Of the many people working to develop motion pictures in the late 1800s, the most successful were the partnerships between Thomas Edison and William Dickson in America and the Brothers Louis and Auguste Lumière in France.
Their experiments, spurred on by motion capture work by photographer Eaedward Muybridge and Etienne Marey, provided the basis for motion picture photography and presentation, and their techniques can still be seen in the capture and projection of motion pictures today.
In the UK, photographer Birt Acres teamed up with electrical engineer Robert Paul and together they developed their own motion picture camera to create films for use with copies of Edison's Kinetoscope. Acres and Paul's brief partnership led to the production of the first successful British film - 'Incident at Clovelly Cottage' in March 1895.

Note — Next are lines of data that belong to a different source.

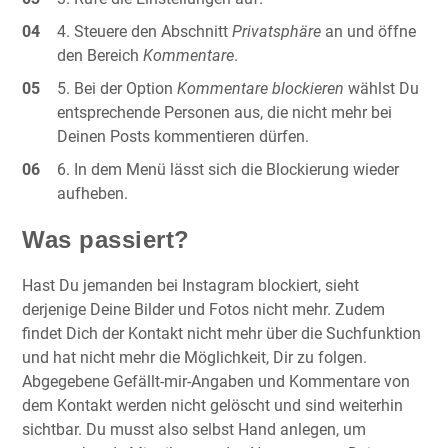
Steuere den Abschnitt
Privatsphäre
an und öffne
den Bereich
Kommentare
.
Bei der Option
Kommentare blockieren
wählst Du
entsprechende Personen aus, die nicht mehr bei
Deinen Posts kommentieren dürfen.
In dem Menü lässt sich die Blockierung wieder
aufheben.
Was passiert?
Hast Du jemanden bei Instagram blockiert, sieht
derjenige Deine Bilder und Fotos nicht mehr. Zudem
findet Dich der Kontakt nicht mehr über die Suchfunktion
und hat nicht mehr die Möglichkeit, Dir zu folgen.
Abgegebene Gefällt-mir-Angaben und Kommentare von
dem Kontakt werden nicht gelöscht und sind weiterhin
sichtbar. Du musst also selbst Hand anlegen, um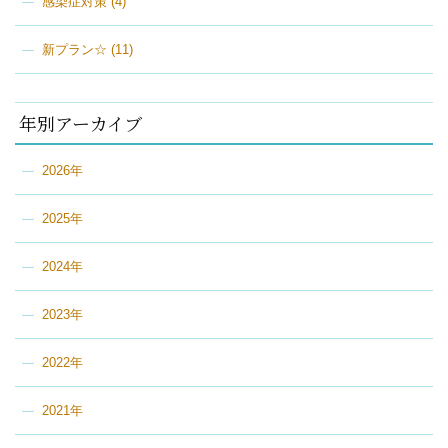
感染症対策
(4)
新プラン☆
(11)
年別アーカイブ
2026年
2025年
2024年
2023年
2022年
2021年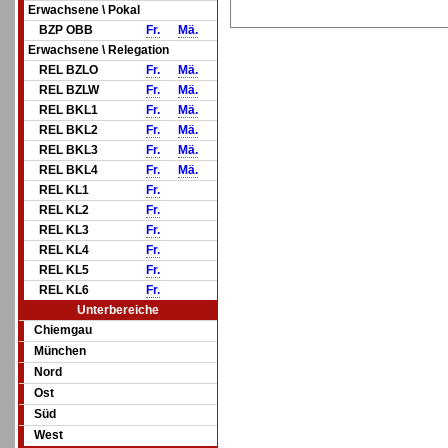
Erwachsene \ Pokal
BZP OBB
Fr.
Mä.
Erwachsene \ Relegation
REL BZLO
Fr.
Mä.
REL BZLW
Fr.
Mä.
REL BKL1
Fr.
Mä.
REL BKL2
Fr.
Mä.
REL BKL3
Fr.
Mä.
REL BKL4
Fr.
Mä.
REL KL1
Fr.
REL KL2
Fr.
REL KL3
Fr.
REL KL4
Fr.
REL KL5
Fr.
REL KL6
Fr.
Unterbereiche
Chiemgau
München
Nord
Ost
Süd
West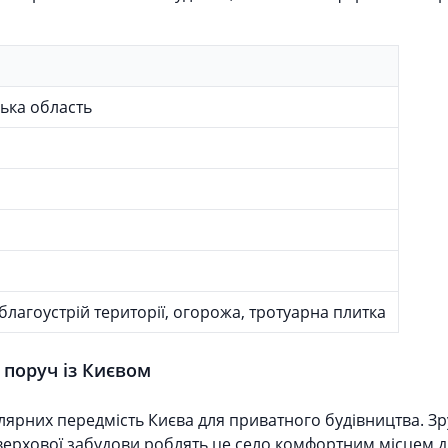
ська область
благоустрій території, огорожа, тротуарна плитка
поруч із Києвом
ярних передмість Києва для приватного будівництва. Зр
поверхової забудови роблять це село комфортним місцем 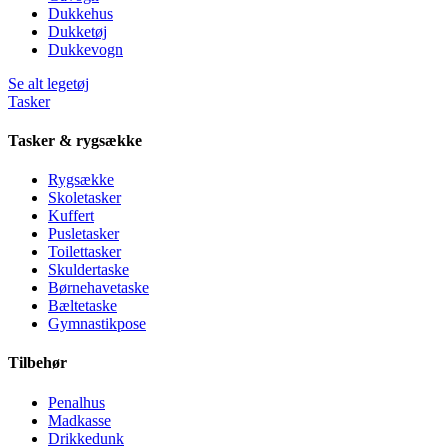
Dukkehus
Dukketøj
Dukkevogn
Se alt legetøj
Tasker
Tasker & rygsække
Rygsække
Skoletasker
Kuffert
Pusletasker
Toilettasker
Skuldertaske
Børnehavetaske
Bæltetaske
Gymnastikpose
Tilbehør
Penalhus
Madkasse
Drikkedunk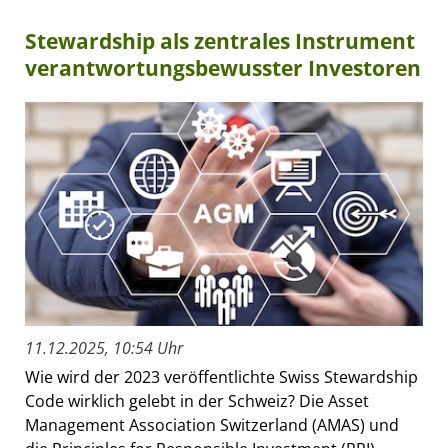
Stewardship als zentrales Instrument
verantwortungsbewusster Investoren
11.12.2025, 10:54 Uhr
Wie wird der 2023 veröffentlichte Swiss Stewardship
Code wirklich gelebt in der Schweiz? Die Asset
Management Association Switzerland (AMAS) und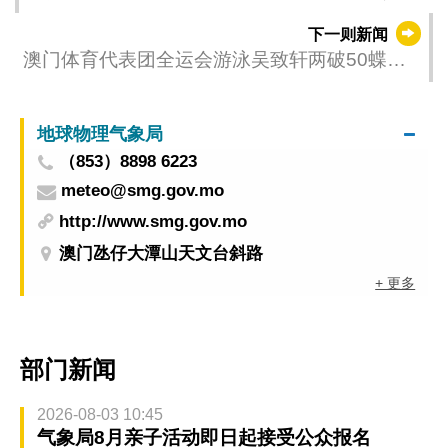
新时间：2025-11-11 05:00）
下一则新闻
澳门体育代表团全运会游泳吴致轩两破50蝶澳
门纪录
地球物理气象局
（853）8898 6223
meteo@smg.gov.mo
http://www.smg.gov.mo
澳门氹仔大潭山天文台斜路
+ 更多
部门新闻
2026-08-03 10:45
气象局8月亲子活动即日起接受公众报名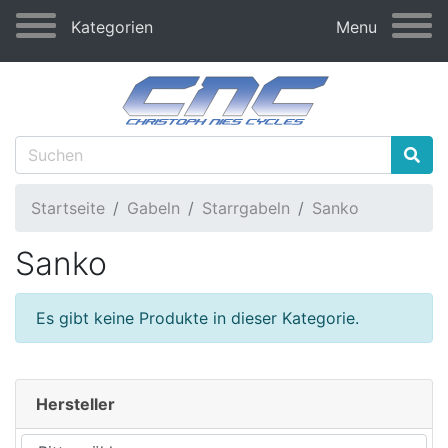
Kategorien
Menu
Startseite
Gabeln
Starrgabeln
Sanko
Sanko
Es gibt keine Produkte in dieser Kategorie.
Hersteller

As the technology advanced, filmmakers emerged, with Cecil Hepworth and Edwin Porter leading the way. Hepworth producing such early cinema classics as 'How it feels to be run over' and 'Rescued by Rover' with Porter directing 'The Great Train Robbery' among many others.
In France, Georges Méliès emerged from a theatrical background and started making films combining film technique with the spectacular effects achievable from the theatre. Méliès' work led to some of the first 'special effects' in cinema in films such as 'A Trip to the Moon'.